Aim of the exercise :: Present each line of the entries below that holds the word "очень".

Provided entries ::

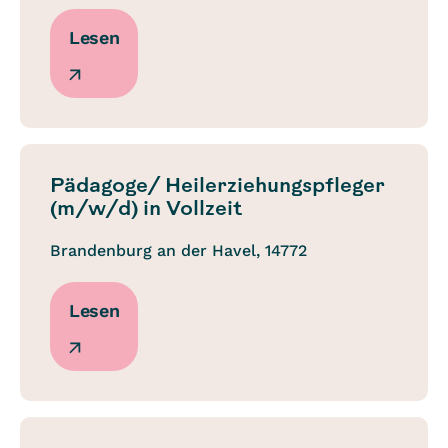
Lesen
Pädagoge/ Heilerziehungspfleger
(m/w/d) in Vollzeit
Brandenburg an der Havel, 14772
Lesen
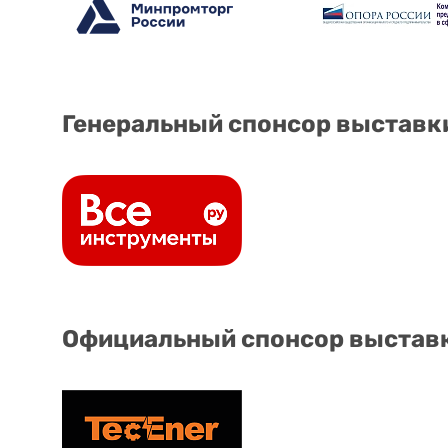
Генеральный спонсор выставк
Официальный спонсор выстав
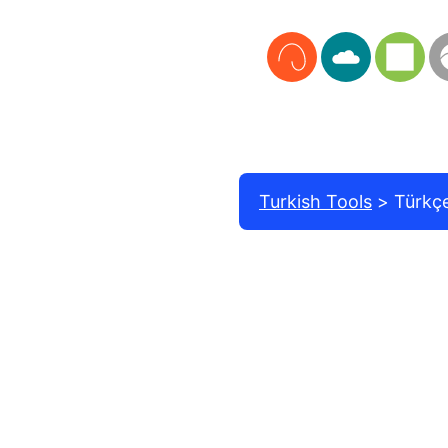
Turkish Tools
Türkç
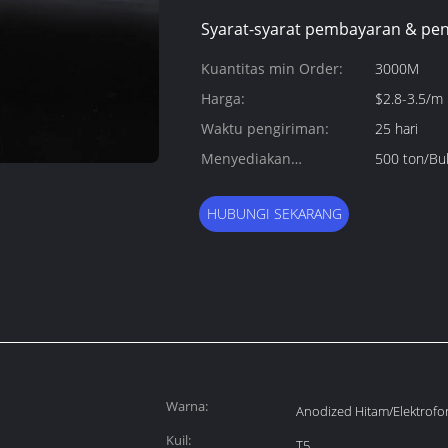
Syarat-syarat pembayaran & pen
Kuantitas min Order:
3000M
Harga:
$2.8-3.5/m
Waktu pengiriman:
25 hari
Menyediakan
500 ton/Bu
kemampuan:
HUBUNGI SEKARANG
Warna:
Anodized Hitam/Elektrofor
Kuil:
T5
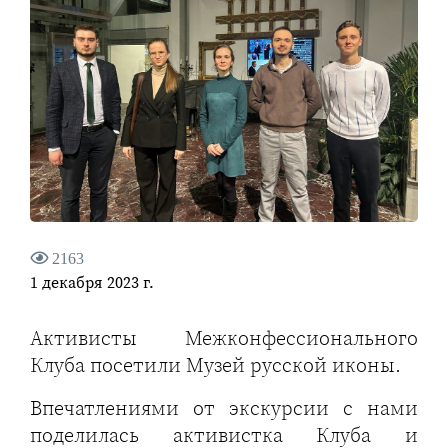
2163
1 декабря 2023 г.
Активисты Межконфессионального
Клуба посетили Музей русской иконы.
Впечатлениями от экскурсии с нами
поделилась активистка Клуба и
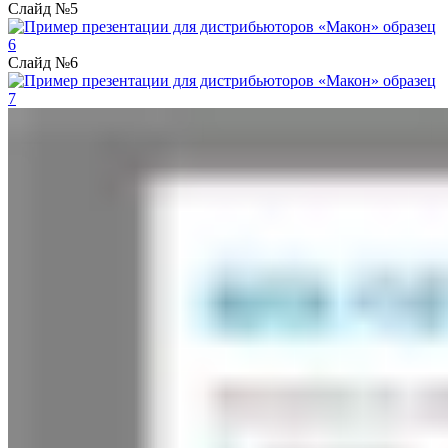
Слайд №5
Слайд №6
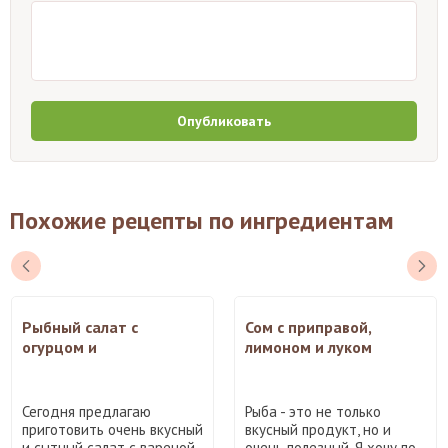
Опубликовать
Похожие рецепты по ингредиентам
Рыбный салат с
Сом с приправой,
огурцом и
лимоном и луком
маринованным луком
Сегодня предлагаю
Рыба - это не только
приготовить очень вкусный
вкусный продукт, но и
и сытный салат с вареной
очень полезный. Я хочу по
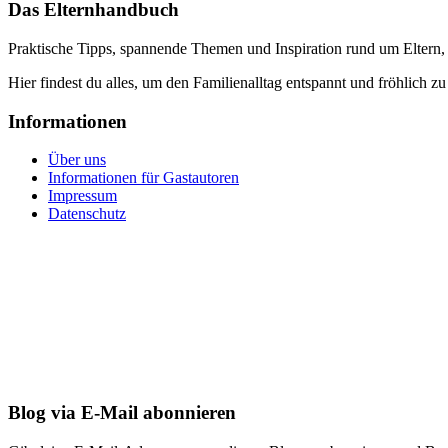
Das Elternhandbuch
Praktische Tipps, spannende Themen und Inspiration rund um Eltern,
Hier findest du alles, um den Familienalltag entspannt und fröhlich zu
Informationen
Über uns
Informationen für Gastautoren
Impressum
Datenschutz
Blog via E-Mail abonnieren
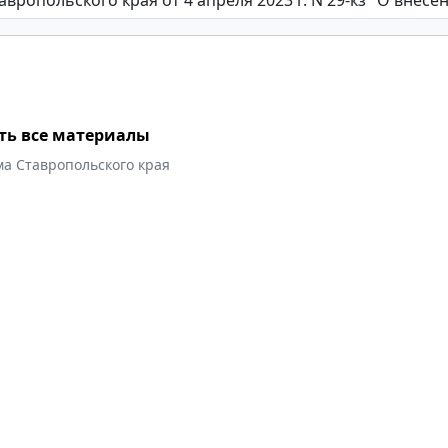
ть все материалы
ма Ставропольского края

Solution to this task ::
приготовить очень вкусный
очень полезный. Я хочу по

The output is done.